Material for this task:
- Opening Delimiter -

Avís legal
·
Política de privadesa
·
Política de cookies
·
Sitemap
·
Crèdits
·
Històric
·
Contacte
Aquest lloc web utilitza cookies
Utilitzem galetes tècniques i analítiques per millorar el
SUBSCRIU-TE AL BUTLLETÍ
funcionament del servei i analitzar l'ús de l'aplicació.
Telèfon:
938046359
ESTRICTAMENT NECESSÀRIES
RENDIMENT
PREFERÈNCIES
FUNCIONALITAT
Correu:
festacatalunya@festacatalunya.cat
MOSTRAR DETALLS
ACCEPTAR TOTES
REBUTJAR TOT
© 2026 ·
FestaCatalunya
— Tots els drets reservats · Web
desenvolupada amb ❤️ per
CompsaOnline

- Closing Delimiter -
- Opening Delimiter -

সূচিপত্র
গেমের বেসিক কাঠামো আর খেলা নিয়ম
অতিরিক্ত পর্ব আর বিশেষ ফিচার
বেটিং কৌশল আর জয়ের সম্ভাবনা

- Closing Delimiter -
- Opening Delimiter -

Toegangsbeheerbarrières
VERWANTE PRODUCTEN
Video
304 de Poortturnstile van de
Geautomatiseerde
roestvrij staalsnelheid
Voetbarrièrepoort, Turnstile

- Closing Delimiter -

Task to complete:
Using the material above, work out how many lines contain the string "cookies". Give that number alone.

Answer box:
2